| WHAT YOU HAVE TO DO |
For the string "Nick", work out how many lines of the data contain it and give that number with nothing added.

| DATA EXTRACTS |
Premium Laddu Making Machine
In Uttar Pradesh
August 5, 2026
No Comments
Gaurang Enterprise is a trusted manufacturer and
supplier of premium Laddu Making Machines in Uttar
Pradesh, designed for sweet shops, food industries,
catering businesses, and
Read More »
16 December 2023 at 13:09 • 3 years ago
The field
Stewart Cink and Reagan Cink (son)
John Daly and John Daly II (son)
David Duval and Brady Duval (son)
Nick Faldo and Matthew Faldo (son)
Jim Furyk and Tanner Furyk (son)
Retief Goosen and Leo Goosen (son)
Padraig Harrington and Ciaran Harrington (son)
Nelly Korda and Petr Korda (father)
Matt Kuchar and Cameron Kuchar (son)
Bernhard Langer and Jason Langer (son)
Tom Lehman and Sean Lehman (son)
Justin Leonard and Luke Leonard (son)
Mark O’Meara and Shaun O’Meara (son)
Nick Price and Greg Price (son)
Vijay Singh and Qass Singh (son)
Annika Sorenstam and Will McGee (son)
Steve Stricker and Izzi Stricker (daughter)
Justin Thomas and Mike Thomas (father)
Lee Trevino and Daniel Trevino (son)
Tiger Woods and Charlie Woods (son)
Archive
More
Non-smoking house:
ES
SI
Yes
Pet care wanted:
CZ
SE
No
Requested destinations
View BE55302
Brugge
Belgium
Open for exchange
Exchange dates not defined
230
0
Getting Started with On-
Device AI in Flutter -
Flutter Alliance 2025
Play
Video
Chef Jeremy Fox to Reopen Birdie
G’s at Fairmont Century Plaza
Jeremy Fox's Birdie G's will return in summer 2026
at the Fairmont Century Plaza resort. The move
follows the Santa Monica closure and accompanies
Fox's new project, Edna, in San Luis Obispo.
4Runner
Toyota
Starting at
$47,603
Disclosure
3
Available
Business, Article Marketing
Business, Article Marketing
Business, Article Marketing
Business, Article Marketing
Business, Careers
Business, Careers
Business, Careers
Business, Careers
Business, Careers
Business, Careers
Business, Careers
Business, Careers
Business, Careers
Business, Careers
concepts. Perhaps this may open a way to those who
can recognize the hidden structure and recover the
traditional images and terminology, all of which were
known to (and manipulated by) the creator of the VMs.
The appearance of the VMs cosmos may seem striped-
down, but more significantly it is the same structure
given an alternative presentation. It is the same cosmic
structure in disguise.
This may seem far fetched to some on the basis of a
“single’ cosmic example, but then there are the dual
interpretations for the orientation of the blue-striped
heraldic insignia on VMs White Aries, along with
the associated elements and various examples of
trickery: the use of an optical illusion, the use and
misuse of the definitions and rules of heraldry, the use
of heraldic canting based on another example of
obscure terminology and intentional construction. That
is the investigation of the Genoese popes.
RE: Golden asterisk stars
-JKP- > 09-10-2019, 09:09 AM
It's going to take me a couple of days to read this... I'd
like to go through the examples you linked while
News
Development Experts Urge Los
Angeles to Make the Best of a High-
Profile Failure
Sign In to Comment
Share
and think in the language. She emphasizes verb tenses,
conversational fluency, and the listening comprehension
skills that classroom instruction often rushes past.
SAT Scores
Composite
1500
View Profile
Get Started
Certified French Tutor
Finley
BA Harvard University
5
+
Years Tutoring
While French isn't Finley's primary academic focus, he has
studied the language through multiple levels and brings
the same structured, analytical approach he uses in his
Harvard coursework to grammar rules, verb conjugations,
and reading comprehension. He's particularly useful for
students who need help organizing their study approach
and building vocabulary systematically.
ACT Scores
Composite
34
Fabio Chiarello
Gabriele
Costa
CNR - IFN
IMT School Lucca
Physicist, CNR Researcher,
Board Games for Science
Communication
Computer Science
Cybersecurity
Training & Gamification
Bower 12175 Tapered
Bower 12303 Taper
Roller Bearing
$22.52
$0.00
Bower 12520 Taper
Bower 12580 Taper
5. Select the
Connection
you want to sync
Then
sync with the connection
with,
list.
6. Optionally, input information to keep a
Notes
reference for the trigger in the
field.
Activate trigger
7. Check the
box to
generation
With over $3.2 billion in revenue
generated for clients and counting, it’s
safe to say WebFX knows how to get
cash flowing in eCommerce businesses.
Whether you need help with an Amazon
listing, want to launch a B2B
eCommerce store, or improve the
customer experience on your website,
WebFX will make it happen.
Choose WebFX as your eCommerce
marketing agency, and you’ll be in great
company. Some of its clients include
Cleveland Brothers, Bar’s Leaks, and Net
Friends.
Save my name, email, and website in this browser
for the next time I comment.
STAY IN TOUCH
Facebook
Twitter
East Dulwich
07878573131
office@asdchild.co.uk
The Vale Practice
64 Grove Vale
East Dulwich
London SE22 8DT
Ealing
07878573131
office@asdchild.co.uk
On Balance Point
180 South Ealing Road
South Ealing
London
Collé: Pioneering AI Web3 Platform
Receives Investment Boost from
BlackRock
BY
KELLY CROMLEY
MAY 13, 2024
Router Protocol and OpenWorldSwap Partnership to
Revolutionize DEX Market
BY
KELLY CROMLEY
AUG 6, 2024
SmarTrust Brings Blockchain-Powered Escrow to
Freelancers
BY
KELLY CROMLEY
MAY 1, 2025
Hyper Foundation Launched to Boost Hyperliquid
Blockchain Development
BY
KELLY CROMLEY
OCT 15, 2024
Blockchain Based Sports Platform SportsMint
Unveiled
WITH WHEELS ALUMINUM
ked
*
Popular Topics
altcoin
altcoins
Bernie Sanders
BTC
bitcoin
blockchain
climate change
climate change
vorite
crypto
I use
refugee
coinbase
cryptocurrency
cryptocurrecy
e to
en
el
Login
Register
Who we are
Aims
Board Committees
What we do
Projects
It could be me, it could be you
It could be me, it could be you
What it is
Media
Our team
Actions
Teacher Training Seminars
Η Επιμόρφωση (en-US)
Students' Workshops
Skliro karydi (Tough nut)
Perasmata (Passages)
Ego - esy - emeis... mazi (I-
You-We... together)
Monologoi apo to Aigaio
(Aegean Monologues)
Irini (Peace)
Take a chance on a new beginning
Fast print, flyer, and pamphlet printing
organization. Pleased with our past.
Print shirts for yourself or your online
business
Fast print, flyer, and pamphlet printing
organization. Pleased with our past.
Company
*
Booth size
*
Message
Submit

| YOUR SOLUTION |
2